COVID-19 statutory sick pay is expected to be in the form of a refund. Details of this are not yet available and the Treasury says that it is “working with employers over the coming months to set up a repayment mechanism as soon as possible for employers reclaiming statutory sick pay”.

More information can be found here on the GOV.UK website.

VAT Deferrals

If your Bed & Breakfast business is registered for VAT, you will be eligible for this deferral which will take effect from 20 March 2020 until 30 June 2020.

If eligible you will not need to make a VAT payment during this period and will have until the end of the 2020/21 tax year to settle any VAT liabilities which have arisen during the deferral period.

No applications are required as this scheme is automatic.
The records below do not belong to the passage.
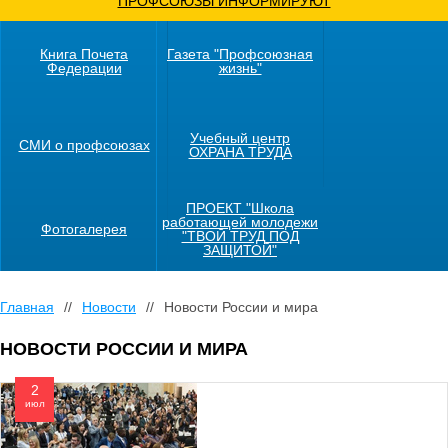
ПРОФСОЮЗЫ ИНФОРМИРУЮТ
Книга Почета
Газета "Профсоюзная
Федерации
жизнь"
Учебный центр
СМИ о профсоюзах
ОХРАНА ТРУДА
ПРОЕКТ "Школа
работающей молодежи
Фотогалерея
"ТВОЙ ТРУД ПОД
ЗАЩИТОЙ"
Главная
//
Новости
//
Новости России и мира
НОВОСТИ РОССИИ И МИРА
2
июл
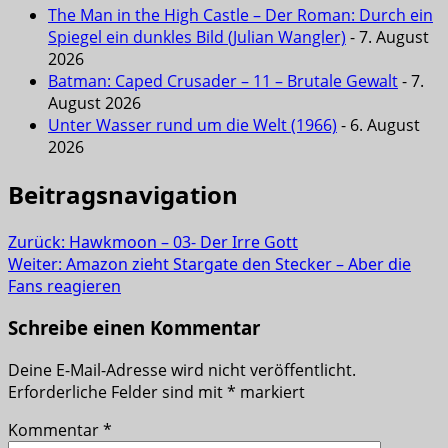
The Man in the High Castle – Der Roman: Durch ein
Spiegel ein dunkles Bild (Julian Wangler)
- 7. August
2026
Batman: Caped Crusader – 11 – Brutale Gewalt
- 7.
August 2026
Unter Wasser rund um die Welt (1966)
- 6. August
2026
Beitragsnavigation
Zurück:
Hawkmoon – 03- Der Irre Gott
Weiter:
Amazon zieht Stargate den Stecker – Aber die
Fans reagieren
Schreibe einen Kommentar
Deine E-Mail-Adresse wird nicht veröffentlicht.
Erforderliche Felder sind mit
*
markiert
Kommentar
*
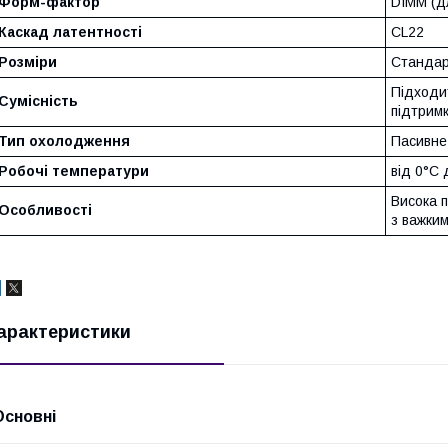
Форм-фактор
DIMM (д
Каскад латентності
CL22
Розміри
Стандар
Підходи
Сумісність
підтрим
Тип охолодження
Пасивне
Робочі температури
від 0°C 
Висока п
Особливості
з важки
арактеристики
Основні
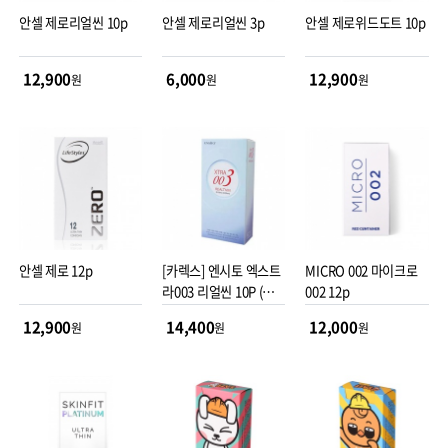
안셀 제로리얼씬 10p
안셀 제로리얼씬 3p
안셀 제로위드도트 10p
12,900
6,000
12,900
원
원
원
안셀 제로 12p
[카렉스] 엔시토 엑스트
MICRO 002 마이크로
라003 리얼씬 10P (극
002 12p
초박형 0.03mm)
12,900
14,400
12,000
원
원
원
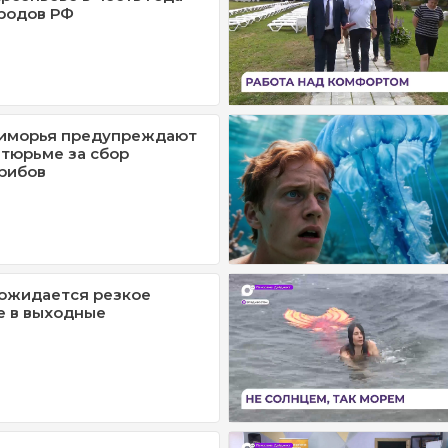
родов РФ
иморья предупреждают
 тюрьме за сбор
рибов
ожидается резкое
е в выходные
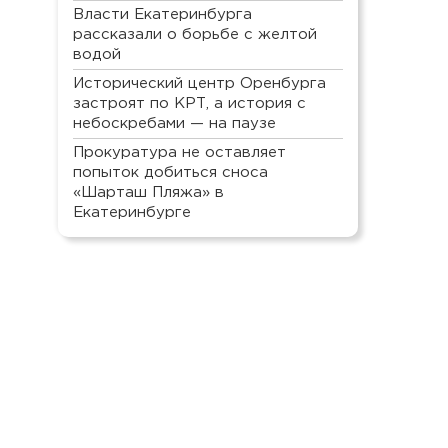
Власти Екатеринбурга
рассказали о борьбе с желтой
водой
Исторический центр Оренбурга
застроят по КРТ, а история с
небоскребами — на паузе
Прокуратура не оставляет
попыток добиться сноса
«Шарташ Пляжа» в
Екатеринбурге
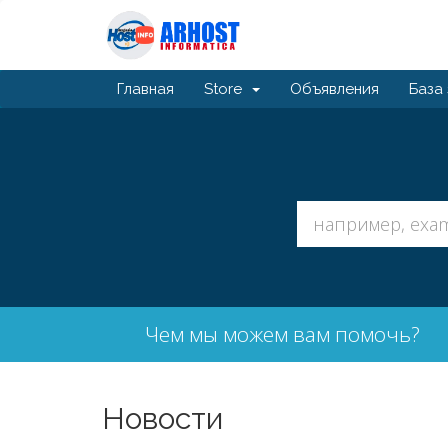
Главная
Store
Объявления
База
Чем мы можем вам помочь?
Новости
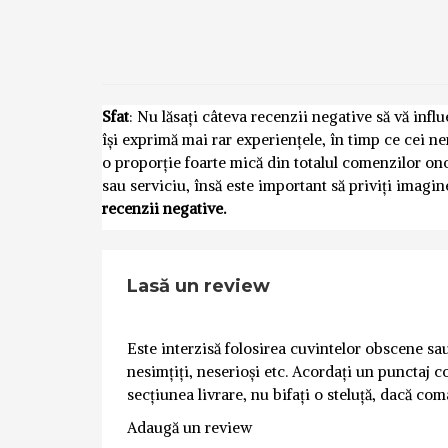
Sfat
: Nu lăsați câteva recenzii negative să vă inf
își exprimă mai rar experiențele, în timp ce cei n
o proporție foarte mică din totalul comenzilor o
sau serviciu, însă este important să priviți imagi
recenzii negative.
Lasă un review
Este interzisă folosirea cuvintelor obscene sau 
nesimțiți, neserioși etc. Acordați un punctaj co
secțiunea livrare, nu bifați o steluță, dacă com
Adaugă un review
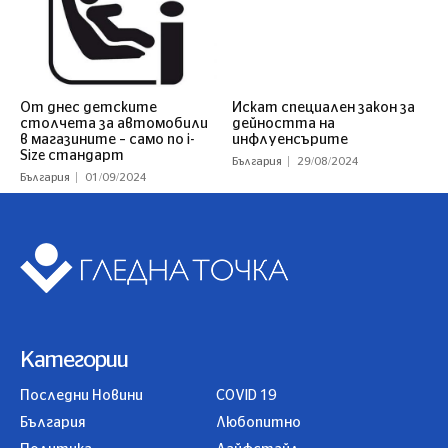
От днес детските
Искат специален закон за
столчета за автомобили
дейността на
в магазините – само по i-
инфлуенсърите
Size стандарт
България
29/08/2024
България
01/09/2024
Категории
Последни Новини
COVID 19
България
Любопитно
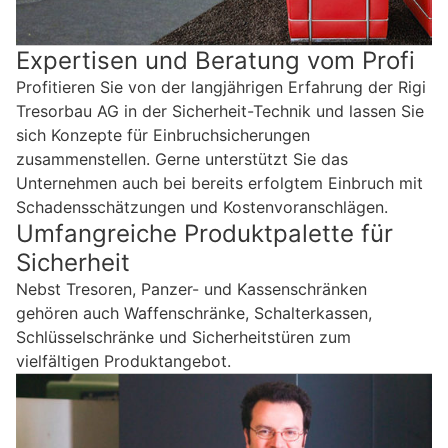
Expertisen und Beratung vom Profi
Profitieren Sie von der langjährigen Erfahrung der Rigi
Tresorbau AG in der Sicherheit-Technik und lassen Sie
sich Konzepte für Einbruchsicherungen
zusammenstellen. Gerne unterstützt Sie das
Unternehmen auch bei bereits erfolgtem Einbruch mit
Schadensschätzungen und Kostenvoranschlägen.
Umfangreiche Produktpalette für
Sicherheit
Nebst Tresoren, Panzer- und Kassenschränken
gehören auch Waffenschränke, Schalterkassen,
Schlüsselschränke und Sicherheitstüren zum
vielfältigen Produktangebot.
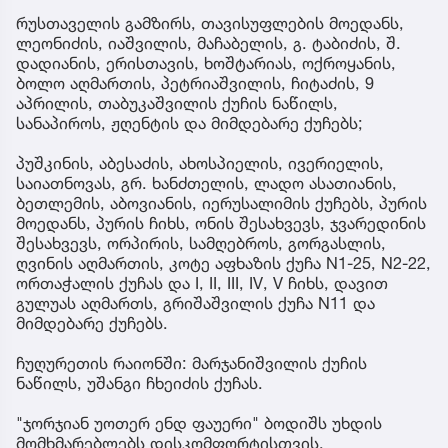
რუსთაველის გამზირს, თავისუფლების მოედანს,
ლეონიძის, იაშვილის, მაჩაბელის, გ. ტაბიძის, შ.
დადიანის, ერისთავის, ხოშტარიას, ოქროყანის,
ბოლო აღმართის, პეტრიაშვილის, ჩიტაძის, 9
აპრილის, თაბუკაშვილის ქუჩის ნაწილს,
სანაპიროს, ჟღენტის და მიმდებარე ქუჩებს;
პუშკინის, აბესაძის, ახოსპიელის, ივერიელის,
საიათნოვას, გრ. ხანძთელის, ლადო ასათიანის,
ბეთლემის, აბოვიანის, იერუსალიმის ქუჩებს, პურის
მოედანს, პურის ჩიხს, ონის შესახვევს, ჯვარედინის
შესახვევს, ორპირის, სამღებროს, გორგასლის,
ღვინის აღმართის, კოტე აფხაზის ქუჩა N1-25, N2-22,
ორთაჭალის ქუჩას და I, II, III, IV, V ჩიხს, დავით
გულუას აღმართს, გრიშაშვილის ქუჩა N11 და
მიმდებარე ქუჩებს.
ჩუღურეთის რაიონში: მარჯანიშვილის ქუჩის
ნაწილს, უშანგი ჩხეიძის ქუჩას.
"ჯორჯიან უოთერ ენდ ფაუერი" ბოდიშს უხდის
მომხმარებლებს დისკომფორტისთვის.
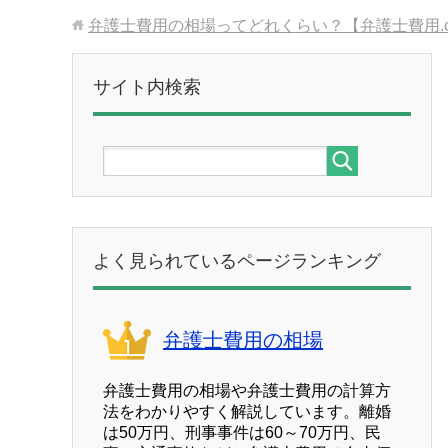
弁護士費用の相場ってどれくらい？【弁護士費用.c
サイト内検索
よく見られているページランキング
弁護士費用の相場
弁護士費用の相場や弁護士費用の計算方
法をわかりやすく解説しています。離婚
は50万円、刑事事件は60～70万円、民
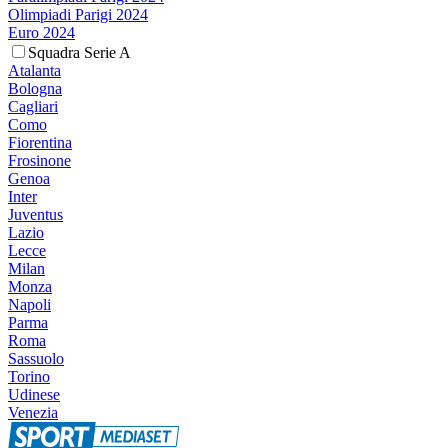
Olimpiadi Parigi 2024
Euro 2024
Squadra Serie A
Atalanta
Bologna
Cagliari
Como
Fiorentina
Frosinone
Genoa
Inter
Juventus
Lazio
Lecce
Milan
Monza
Napoli
Parma
Roma
Sassuolo
Torino
Udinese
Venezia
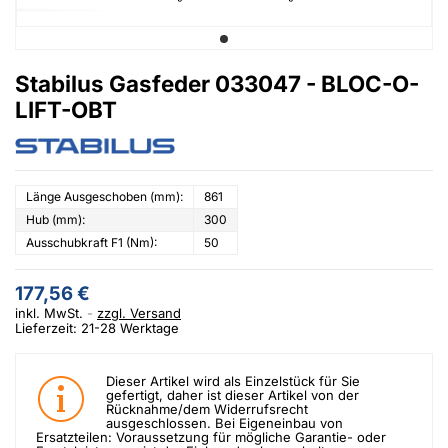
Stabilus Gasfeder 033047 - BLOC-O-
LIFT-OBT
Länge Ausgeschoben (mm):
861
Hub (mm):
300
Ausschubkraft F1 (Nm):
50
177,56 €
inkl. MwSt.
zzgl. Versand
Lieferzeit: 21-28 Werktage
Dieser Artikel wird als Einzelstück für Sie
gefertigt, daher ist dieser Artikel von der
Rücknahme/dem Widerrufsrecht
ausgeschlossen. Bei Eigeneinbau von
Ersatzteilen: Voraussetzung für mögliche Garantie- oder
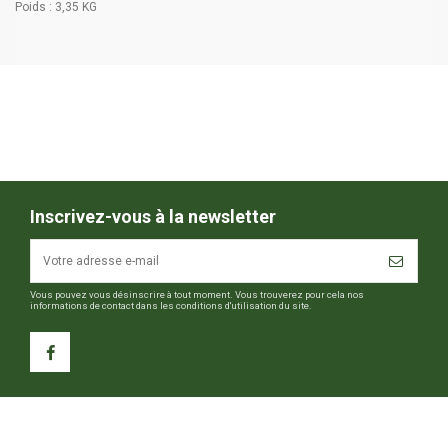
Poids : 3,35 KG
Inscrivez-vous à la newsletter
Vous pouvez vous désinscrire à tout moment. Vous trouverez pour cela nos
informations de contact dans les conditions d'utilisation du site.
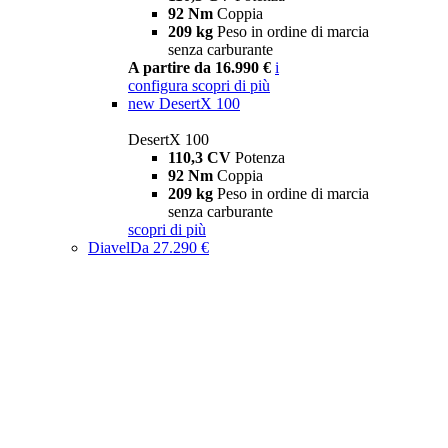
92 Nm
Coppia
209 kg
Peso in ordine di marcia
senza carburante
A partire da 16.990 €
i
configura
scopri di più
new
DesertX 100
DesertX 100
110,3 CV
Potenza
92 Nm
Coppia
209 kg
Peso in ordine di marcia
senza carburante
scopri di più
Diavel
Da 27.290 €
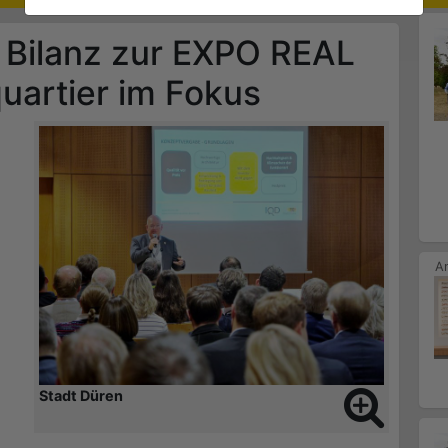
e Bilanz zur EXPO REAL
uartier im Fokus
Stadt Düren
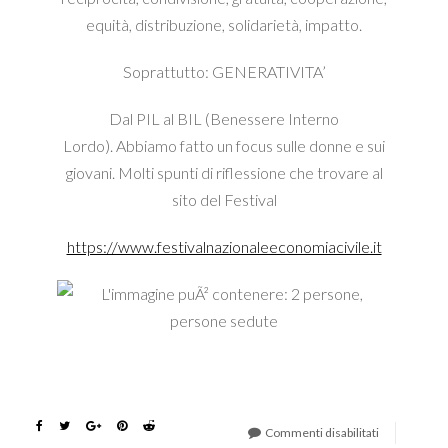
equità, distribuzione, solidarietà, impatto.
Soprattutto: GENERATIVITA’
Dal PIL al BIL (Benessere Interno
Lordo). Abbiamo fatto un focus sulle donne e sui
giovani. Molti spunti di riflessione che trovare al
sito del Festival
https://www.festivalnazionaleeconomiacivile.it
Commenti disabilitati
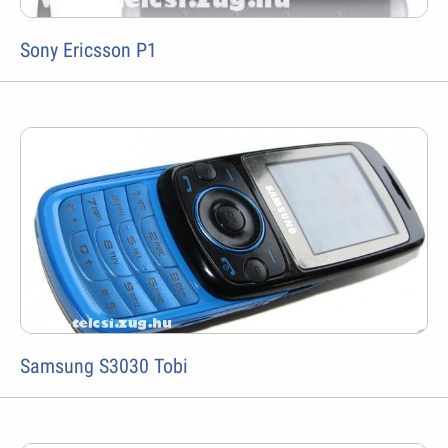
Sony Ericsson P1
Samsung S3030 Tobi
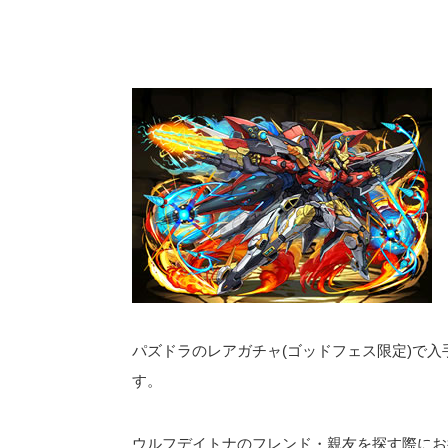
パズドラのレアガチャ(ゴッドフェス限定)で
す。
ウルフデイトナのフレンド・親友を探す際にお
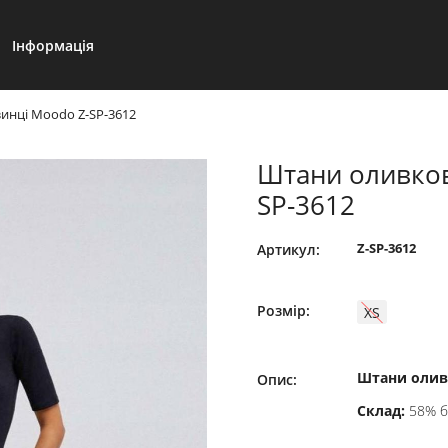
Інформація
зинці Moodo Z-SP-3612
Штани оливков
SP-3612
Z-SP-3612
Артикул:
Розмір:
XS
Штани оливк
Опис:
Склад:
58% б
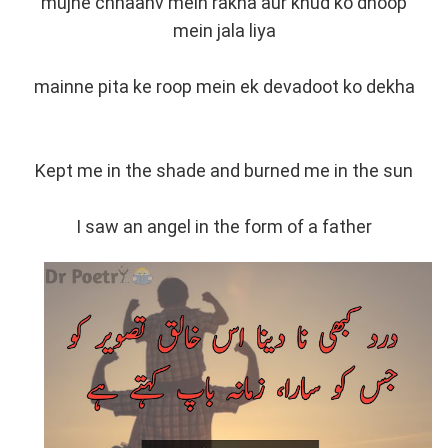
mujhe chhaanv mein rakha aur khud ko dhoop
mein jala liya
mainne pita ke roop mein ek devadoot ko dekha
Kept me in the shade and burned me in the sun
I saw an angel in the form of a father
VAT repayments will be paid by the Government as normal.

Business Rates Holidays and Cash Grants – Retail, Hospitality and Leisure Sectors

As a Bed & Breakfast business, you are likely to pay council tax rather than business rates.

The eligibility criteria for this scheme are strictly for businesses that are subject to business rates. Therefore, you will unlikely to be in a position to access the cash grants, all be they available to your sector, based on the current guidance.

Business Interruption Loans (CBILS) – for SME’s

The Coronavirus Business Interruption Loan Scheme (CBILS) will be delivered by the British Business Bank, allowing SMEs to access bank lending and overdrafts, with interest rates similar to current bank lending.

The government will provide lenders with a guarantee of 80% on each loan.

CBILS is available to all UK-based business with a turnover up to £45 million and will support loans of up to £5m per business. No interest will be charged for the first 12 months as government will cover the first 12 months of interest payments.

It should be noted that the business borrower will always remain 100% liable for the debt.

More details can be found on the British Business Bank website.

Mortgage Payment Holiday

Mortgage borrowers can apply for a three-month payment holiday from their lender. This applies to residential and buy to let mortgages. It is worth getting confirmation from your lender that this will not impact on your credit score.

Whilst the position remains fluid, the government continue to provide daily updates and it is likely that there will be further measures announced in due course. If you have any queries in connection with this, please do not hesitate to get in touch.

HMRC and Scottish Government Helplines

HMRC has a set up a phone helpline providing practical help and advice to support businesses and self-employed people concerned about not being able to pay their tax as a result of COVID-19.

For those who are unable to pay due to COVID-19, HMRC will discuss your specific circumstances to explore:

  • agreeing an instalment arrangement
  • suspending debt collection proceedings
  • cancelling penalties and interest where you have administrative difficulties contacting or paying HMRC immediately

The helpline number is 0800 0159 559.
Opening hours are Monday to Friday 8am to 8pm, and Saturday 8am to 4pm.
The helpline will not be available on Bank Holidays.

The Scottish business helpline specific to COVID-19 is based at the existing Scottish Enterprise call centre in Clydebank. The helpline will also help the Scottish government identify the current challenges facing business over COVID-19.

The business helpline number is 0300 303 0660.
Opening hours are Monday to Friday 8.30am to 5.30pm.